The nation’s steelmakers on average used 73 percent of their capacity in the quarter, down from 77 percent a year earlier, according to data from the American Iron and Steel Index. U.S. Steel’s own utilization rate was even lower, sliding to 60 percent from 83 percent.
U.S. Steel’s relatively high fixed costs are distributed across a reduced output, resulting in higher-than-expected costs per ton, Philip Gibbs, a Cleveland-based analyst at KeyBanc Capital Markets Inc., said in an interview Tuesday.
“The toughest part for people to swallow is that costs are as high as they were,” Gibbs said. “Clearly it’s hard to see the benefits of the Carnegie Way when they’re operating at these low levels of utilization.”
The Carnegie Way is the title of U.S. Steel’s project to streamline operations and bolster earnings. It’s named after the company’s founder, Andrew Carnegie.

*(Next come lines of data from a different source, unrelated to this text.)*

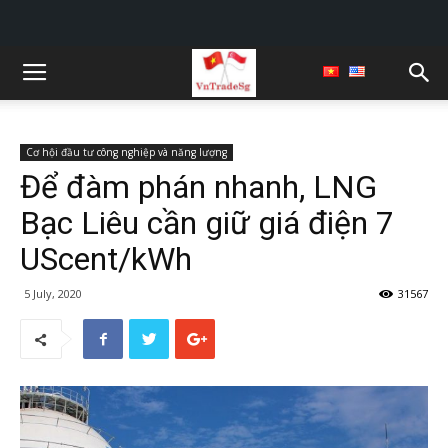
Cơ hội đầu tư công nghiệp và năng lượng
Để đàm phán nhanh, LNG
Bạc Liêu cần giữ giá điện 7
UScent/kWh
5 July, 2020
31567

The first-quarter net loss was 52 cents a share, compared with net income of 34 cents a year earlier. Excluding one-time items, the loss was 7 cents a share, while the average of 18 analysts’ estimates was for a profit of 23 cents.
Sales also disappointed, dropping to $3.27 billion from $4.45 billion and trailing the $3.44 billion average estimate.
The average price of hot-rolled steel coil, a benchmark product used in automobiles, was $529 a ton in the period, down 19 percent, according to figures from The Steel Index.
Lawmakers are preparing to debate a senate bill that would make it easier for domestic companies to argue they’re being harmed by foreign producers that they say are unfairly subsidized by their governments.
U.S. regulators look primarily at lost profits when deciding on trade action. The steelmakers want lost jobs, idled production and deferred research and development to be taken into account as well, something they say threatens their long-term competitiveness.